*** Opening Material to process ***

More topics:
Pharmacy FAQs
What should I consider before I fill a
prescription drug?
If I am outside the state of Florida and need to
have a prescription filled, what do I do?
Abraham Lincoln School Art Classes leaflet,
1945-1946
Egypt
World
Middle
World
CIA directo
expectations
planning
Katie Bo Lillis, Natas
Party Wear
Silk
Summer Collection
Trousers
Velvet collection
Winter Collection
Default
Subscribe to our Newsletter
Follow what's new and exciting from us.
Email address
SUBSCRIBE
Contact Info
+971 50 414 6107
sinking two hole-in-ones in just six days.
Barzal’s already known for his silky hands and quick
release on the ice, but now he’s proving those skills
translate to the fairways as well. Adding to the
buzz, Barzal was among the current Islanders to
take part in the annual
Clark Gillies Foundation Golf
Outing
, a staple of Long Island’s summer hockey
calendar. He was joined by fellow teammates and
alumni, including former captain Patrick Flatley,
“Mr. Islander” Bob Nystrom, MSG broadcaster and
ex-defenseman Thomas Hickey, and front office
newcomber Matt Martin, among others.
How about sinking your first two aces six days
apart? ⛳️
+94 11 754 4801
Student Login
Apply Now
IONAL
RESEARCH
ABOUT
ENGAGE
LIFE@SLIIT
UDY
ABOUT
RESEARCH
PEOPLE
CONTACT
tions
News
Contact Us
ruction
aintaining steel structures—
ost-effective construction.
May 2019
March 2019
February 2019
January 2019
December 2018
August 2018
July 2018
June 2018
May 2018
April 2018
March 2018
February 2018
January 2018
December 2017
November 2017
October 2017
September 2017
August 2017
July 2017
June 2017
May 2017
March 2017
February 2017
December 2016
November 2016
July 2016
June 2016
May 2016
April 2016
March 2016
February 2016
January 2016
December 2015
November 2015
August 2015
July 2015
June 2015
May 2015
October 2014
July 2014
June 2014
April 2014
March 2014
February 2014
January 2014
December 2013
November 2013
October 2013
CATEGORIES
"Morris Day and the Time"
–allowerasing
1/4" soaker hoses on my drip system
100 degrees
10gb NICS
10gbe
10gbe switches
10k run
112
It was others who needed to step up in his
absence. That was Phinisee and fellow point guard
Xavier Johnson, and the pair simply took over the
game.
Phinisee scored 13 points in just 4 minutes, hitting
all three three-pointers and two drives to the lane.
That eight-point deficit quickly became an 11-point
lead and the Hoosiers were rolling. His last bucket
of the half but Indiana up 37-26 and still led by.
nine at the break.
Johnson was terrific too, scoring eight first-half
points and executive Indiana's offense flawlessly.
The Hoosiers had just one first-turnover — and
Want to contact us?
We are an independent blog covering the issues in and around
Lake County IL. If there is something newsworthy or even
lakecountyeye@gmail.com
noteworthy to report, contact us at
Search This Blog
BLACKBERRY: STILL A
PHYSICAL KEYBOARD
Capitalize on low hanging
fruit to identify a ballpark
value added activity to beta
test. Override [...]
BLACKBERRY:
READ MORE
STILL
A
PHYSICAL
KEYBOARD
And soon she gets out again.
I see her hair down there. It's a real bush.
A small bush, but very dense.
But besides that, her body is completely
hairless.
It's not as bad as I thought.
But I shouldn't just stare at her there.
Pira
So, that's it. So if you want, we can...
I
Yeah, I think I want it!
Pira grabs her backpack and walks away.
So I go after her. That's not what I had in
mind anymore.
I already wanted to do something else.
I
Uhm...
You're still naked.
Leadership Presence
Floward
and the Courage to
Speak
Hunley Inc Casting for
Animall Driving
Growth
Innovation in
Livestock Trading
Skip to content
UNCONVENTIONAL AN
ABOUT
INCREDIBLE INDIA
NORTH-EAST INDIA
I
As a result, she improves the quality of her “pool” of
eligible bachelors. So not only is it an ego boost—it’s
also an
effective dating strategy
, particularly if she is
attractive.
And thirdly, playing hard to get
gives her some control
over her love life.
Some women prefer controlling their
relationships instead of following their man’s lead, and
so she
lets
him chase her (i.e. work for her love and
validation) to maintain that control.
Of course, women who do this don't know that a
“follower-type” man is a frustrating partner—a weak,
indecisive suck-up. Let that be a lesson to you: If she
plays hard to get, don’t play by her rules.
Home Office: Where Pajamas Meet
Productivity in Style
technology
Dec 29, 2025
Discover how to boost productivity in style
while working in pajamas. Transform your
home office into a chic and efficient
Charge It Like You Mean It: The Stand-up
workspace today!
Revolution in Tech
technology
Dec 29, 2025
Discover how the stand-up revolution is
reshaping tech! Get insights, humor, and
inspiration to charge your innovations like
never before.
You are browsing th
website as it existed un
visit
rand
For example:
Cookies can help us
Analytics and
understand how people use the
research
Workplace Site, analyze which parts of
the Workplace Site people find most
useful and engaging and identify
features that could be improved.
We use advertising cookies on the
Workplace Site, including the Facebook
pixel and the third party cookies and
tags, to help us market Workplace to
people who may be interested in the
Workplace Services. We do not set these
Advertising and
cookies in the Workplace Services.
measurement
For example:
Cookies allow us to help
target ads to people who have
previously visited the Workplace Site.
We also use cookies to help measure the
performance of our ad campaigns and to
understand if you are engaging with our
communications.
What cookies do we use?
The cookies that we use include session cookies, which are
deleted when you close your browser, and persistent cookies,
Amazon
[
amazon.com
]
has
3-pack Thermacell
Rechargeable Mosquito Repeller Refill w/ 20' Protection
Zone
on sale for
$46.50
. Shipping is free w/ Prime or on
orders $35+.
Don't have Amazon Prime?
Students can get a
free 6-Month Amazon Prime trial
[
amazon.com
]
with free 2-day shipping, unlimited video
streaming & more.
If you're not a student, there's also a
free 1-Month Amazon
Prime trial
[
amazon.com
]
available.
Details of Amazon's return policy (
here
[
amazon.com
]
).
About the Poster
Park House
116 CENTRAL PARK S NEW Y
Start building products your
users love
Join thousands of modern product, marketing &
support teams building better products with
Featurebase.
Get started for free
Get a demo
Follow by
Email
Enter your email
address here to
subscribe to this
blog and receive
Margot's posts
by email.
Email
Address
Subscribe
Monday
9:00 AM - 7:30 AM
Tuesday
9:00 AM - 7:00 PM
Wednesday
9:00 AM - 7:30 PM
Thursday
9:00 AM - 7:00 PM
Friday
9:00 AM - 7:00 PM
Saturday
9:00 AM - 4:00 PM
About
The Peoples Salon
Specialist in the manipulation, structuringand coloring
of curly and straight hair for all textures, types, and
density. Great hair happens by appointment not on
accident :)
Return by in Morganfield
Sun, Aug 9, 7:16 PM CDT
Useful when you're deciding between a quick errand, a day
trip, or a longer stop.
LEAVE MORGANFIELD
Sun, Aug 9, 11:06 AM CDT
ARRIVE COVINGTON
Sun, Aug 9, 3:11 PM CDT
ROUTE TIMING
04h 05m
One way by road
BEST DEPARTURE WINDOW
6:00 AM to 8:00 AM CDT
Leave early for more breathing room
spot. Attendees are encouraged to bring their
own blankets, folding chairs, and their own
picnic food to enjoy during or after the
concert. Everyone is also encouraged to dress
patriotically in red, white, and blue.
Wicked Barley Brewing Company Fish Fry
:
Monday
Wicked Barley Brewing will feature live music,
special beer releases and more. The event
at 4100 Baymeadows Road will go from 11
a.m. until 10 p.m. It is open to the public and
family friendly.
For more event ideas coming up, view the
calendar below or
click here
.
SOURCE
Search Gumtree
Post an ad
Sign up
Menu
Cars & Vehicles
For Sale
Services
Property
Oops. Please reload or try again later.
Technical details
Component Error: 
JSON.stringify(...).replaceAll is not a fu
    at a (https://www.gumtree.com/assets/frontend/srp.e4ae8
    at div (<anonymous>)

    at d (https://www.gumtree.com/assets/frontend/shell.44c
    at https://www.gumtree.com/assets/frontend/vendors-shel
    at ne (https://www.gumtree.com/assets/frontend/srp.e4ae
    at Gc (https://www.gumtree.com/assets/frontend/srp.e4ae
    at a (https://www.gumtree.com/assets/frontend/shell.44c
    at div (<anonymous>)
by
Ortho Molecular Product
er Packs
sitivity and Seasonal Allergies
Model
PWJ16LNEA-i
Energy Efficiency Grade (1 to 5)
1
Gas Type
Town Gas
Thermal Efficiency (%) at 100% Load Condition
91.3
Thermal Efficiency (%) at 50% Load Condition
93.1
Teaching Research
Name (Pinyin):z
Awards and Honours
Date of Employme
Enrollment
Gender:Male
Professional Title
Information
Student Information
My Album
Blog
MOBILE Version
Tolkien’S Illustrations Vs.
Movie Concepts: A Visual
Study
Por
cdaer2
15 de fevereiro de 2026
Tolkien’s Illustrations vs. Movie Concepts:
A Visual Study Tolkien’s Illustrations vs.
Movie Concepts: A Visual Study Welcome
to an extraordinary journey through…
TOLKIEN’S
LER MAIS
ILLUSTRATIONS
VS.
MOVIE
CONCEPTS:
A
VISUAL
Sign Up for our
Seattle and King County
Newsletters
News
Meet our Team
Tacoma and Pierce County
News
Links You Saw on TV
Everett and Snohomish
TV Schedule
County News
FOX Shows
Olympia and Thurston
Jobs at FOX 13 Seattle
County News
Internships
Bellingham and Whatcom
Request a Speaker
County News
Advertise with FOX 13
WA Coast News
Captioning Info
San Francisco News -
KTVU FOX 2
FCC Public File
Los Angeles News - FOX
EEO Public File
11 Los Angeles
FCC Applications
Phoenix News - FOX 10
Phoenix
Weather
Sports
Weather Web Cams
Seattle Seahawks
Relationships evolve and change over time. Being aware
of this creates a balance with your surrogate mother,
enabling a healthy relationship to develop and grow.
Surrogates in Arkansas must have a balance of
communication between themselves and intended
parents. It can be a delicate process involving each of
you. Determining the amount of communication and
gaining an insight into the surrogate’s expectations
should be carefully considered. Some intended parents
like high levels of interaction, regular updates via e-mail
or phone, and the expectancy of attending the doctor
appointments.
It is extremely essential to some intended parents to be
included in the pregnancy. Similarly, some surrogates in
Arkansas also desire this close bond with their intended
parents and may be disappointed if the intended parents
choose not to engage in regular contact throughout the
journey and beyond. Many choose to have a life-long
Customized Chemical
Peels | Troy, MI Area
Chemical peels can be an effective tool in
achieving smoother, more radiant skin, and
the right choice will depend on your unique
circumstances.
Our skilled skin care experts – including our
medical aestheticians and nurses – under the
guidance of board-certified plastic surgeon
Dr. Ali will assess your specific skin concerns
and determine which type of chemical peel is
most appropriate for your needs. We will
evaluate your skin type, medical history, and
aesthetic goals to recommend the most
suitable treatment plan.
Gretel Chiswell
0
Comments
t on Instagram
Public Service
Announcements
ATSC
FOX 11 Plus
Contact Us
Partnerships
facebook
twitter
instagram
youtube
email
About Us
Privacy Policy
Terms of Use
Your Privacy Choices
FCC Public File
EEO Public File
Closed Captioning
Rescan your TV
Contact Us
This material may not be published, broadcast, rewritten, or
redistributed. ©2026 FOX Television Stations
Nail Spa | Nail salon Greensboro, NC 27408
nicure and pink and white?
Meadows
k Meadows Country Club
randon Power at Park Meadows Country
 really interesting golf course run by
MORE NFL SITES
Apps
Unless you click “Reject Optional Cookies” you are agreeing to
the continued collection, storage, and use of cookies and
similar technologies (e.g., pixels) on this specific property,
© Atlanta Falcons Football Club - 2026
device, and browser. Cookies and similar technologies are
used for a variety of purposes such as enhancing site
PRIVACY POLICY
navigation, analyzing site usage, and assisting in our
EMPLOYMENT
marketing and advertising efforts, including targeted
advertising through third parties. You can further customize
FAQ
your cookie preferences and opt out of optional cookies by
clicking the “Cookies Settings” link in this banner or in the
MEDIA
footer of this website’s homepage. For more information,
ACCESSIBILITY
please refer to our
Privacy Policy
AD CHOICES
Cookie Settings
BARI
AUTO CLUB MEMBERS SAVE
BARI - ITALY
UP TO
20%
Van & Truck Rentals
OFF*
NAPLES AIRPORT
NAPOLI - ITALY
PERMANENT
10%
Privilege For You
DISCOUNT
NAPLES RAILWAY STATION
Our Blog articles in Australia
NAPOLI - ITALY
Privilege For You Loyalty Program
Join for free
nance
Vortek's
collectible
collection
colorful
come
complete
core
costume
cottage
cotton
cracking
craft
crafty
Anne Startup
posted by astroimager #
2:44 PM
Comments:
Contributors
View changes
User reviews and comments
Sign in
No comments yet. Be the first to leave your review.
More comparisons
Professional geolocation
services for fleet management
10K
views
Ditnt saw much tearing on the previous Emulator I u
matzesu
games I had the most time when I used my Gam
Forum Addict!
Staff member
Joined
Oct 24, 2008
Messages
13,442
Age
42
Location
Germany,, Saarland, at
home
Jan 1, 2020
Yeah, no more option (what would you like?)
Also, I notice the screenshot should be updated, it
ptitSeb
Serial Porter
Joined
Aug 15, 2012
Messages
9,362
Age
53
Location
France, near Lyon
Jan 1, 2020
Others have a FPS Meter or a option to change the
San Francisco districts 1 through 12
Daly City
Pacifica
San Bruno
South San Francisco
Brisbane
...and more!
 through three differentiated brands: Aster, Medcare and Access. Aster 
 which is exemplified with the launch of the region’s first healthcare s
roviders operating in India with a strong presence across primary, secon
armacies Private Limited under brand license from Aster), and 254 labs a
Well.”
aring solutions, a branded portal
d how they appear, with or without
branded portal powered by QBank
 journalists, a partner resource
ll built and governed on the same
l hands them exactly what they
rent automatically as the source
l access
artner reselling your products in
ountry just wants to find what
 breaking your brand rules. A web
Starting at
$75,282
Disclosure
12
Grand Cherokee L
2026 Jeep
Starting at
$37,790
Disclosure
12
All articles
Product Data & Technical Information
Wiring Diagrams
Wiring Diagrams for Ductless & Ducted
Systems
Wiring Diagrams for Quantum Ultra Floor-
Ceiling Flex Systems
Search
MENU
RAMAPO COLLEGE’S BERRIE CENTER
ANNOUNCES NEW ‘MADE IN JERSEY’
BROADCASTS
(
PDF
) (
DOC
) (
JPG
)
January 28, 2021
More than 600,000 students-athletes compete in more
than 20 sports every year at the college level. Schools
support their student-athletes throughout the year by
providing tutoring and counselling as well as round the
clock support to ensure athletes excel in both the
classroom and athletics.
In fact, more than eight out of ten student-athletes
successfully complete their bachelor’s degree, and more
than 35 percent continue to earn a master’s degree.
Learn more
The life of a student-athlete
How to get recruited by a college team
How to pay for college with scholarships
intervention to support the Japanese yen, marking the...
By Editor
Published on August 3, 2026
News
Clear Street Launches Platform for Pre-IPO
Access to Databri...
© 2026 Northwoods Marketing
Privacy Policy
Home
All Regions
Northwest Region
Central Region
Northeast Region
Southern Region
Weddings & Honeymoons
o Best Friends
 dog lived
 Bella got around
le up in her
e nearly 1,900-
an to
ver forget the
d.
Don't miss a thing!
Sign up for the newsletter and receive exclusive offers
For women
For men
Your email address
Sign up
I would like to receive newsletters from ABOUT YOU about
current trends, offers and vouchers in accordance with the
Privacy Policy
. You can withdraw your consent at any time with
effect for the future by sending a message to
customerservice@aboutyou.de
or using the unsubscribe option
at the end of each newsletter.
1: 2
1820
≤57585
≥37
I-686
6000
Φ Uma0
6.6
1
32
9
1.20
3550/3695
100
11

*** Closing Material to process ***

Task details:
Looking back over the data above, restate word for word the lines that begin at the line with "FOX 11 Plus" and end at the line with "This material may", inclusive.

Written answer:
FOX 11 Plus
Contact Us
Partnerships
facebook
twitter
instagram
youtube
email
About Us
Privacy Policy
Terms of Use
Your Privacy Choices
FCC Public File
EEO Public File
Closed Captioning
Rescan your TV
Contact Us
This material may not be published, broadcast, rewritten, or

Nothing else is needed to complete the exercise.